[Excerpted data Boundary: Start]
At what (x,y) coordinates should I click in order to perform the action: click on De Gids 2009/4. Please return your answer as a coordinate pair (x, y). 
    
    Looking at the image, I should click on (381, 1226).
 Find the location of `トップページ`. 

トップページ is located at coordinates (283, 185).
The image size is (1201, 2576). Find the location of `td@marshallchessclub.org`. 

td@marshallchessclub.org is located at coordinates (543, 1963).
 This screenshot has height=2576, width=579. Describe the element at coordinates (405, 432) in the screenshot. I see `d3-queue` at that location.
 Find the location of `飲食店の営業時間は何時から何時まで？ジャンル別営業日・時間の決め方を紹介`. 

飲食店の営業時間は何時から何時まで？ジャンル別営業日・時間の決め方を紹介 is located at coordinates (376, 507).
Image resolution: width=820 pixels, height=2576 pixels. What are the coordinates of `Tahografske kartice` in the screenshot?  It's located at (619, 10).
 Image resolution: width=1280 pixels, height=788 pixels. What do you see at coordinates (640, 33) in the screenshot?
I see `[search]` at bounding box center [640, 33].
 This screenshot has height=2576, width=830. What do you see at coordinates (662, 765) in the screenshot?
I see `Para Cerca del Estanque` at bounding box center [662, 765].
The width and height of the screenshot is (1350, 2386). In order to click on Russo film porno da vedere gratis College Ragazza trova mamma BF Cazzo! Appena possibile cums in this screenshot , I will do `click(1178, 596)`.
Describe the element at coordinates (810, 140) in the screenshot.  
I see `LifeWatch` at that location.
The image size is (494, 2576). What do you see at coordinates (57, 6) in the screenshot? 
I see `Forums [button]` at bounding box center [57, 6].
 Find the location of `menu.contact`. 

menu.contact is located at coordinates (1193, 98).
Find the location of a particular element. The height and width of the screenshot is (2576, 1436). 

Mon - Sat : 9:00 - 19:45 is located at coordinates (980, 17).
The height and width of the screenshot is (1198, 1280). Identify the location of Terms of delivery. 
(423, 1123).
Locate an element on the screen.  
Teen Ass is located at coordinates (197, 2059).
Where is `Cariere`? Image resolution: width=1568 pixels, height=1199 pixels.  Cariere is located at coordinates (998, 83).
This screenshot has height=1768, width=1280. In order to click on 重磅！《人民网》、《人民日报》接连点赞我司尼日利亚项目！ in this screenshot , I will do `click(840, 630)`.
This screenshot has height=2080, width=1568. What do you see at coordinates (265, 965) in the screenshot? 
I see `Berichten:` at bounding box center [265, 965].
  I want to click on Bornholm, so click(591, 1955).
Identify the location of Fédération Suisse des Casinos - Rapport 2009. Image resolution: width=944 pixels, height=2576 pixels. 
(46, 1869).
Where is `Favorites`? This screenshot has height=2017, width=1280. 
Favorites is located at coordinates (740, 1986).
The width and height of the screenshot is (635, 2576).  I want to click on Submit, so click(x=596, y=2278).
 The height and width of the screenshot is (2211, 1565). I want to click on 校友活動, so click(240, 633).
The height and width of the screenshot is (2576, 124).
[Excerpted data Boundary: End]
→ **Goal of the exercise**: Reproduce the records in full, exactly as written.

→ **Response box**:
At what (x,y) coordinates should I click in order to perform the action: click on De Gids 2009/4. Please return your answer as a coordinate pair (x, y). 
    
    Looking at the image, I should click on (381, 1226).
 Find the location of `トップページ`. 

トップページ is located at coordinates (283, 185).
The image size is (1201, 2576). Find the location of `td@marshallchessclub.org`. 

td@marshallchessclub.org is located at coordinates (543, 1963).
 This screenshot has height=2576, width=579. Describe the element at coordinates (405, 432) in the screenshot. I see `d3-queue` at that location.
 Find the location of `飲食店の営業時間は何時から何時まで？ジャンル別営業日・時間の決め方を紹介`. 

飲食店の営業時間は何時から何時まで？ジャンル別営業日・時間の決め方を紹介 is located at coordinates (376, 507).
Image resolution: width=820 pixels, height=2576 pixels. What are the coordinates of `Tahografske kartice` in the screenshot?  It's located at (619, 10).
 Image resolution: width=1280 pixels, height=788 pixels. What do you see at coordinates (640, 33) in the screenshot?
I see `[search]` at bounding box center [640, 33].
 This screenshot has height=2576, width=830. What do you see at coordinates (662, 765) in the screenshot?
I see `Para Cerca del Estanque` at bounding box center [662, 765].
The width and height of the screenshot is (1350, 2386). In order to click on Russo film porno da vedere gratis College Ragazza trova mamma BF Cazzo! Appena possibile cums in this screenshot , I will do `click(1178, 596)`.
Describe the element at coordinates (810, 140) in the screenshot.  
I see `LifeWatch` at that location.
The image size is (494, 2576). What do you see at coordinates (57, 6) in the screenshot? 
I see `Forums [button]` at bounding box center [57, 6].
 Find the location of `menu.contact`. 

menu.contact is located at coordinates (1193, 98).
Find the location of a particular element. The height and width of the screenshot is (2576, 1436). 

Mon - Sat : 9:00 - 19:45 is located at coordinates (980, 17).
The height and width of the screenshot is (1198, 1280). Identify the location of Terms of delivery. 
(423, 1123).
Locate an element on the screen.  
Teen Ass is located at coordinates (197, 2059).
Where is `Cariere`? Image resolution: width=1568 pixels, height=1199 pixels.  Cariere is located at coordinates (998, 83).
This screenshot has height=1768, width=1280. In order to click on 重磅！《人民网》、《人民日报》接连点赞我司尼日利亚项目！ in this screenshot , I will do `click(840, 630)`.
This screenshot has height=2080, width=1568. What do you see at coordinates (265, 965) in the screenshot? 
I see `Berichten:` at bounding box center [265, 965].
  I want to click on Bornholm, so click(591, 1955).
Identify the location of Fédération Suisse des Casinos - Rapport 2009. Image resolution: width=944 pixels, height=2576 pixels. 
(46, 1869).
Where is `Favorites`? This screenshot has height=2017, width=1280. 
Favorites is located at coordinates (740, 1986).
The width and height of the screenshot is (635, 2576).  I want to click on Submit, so click(x=596, y=2278).
 The height and width of the screenshot is (2211, 1565). I want to click on 校友活動, so click(240, 633).
The height and width of the screenshot is (2576, 124).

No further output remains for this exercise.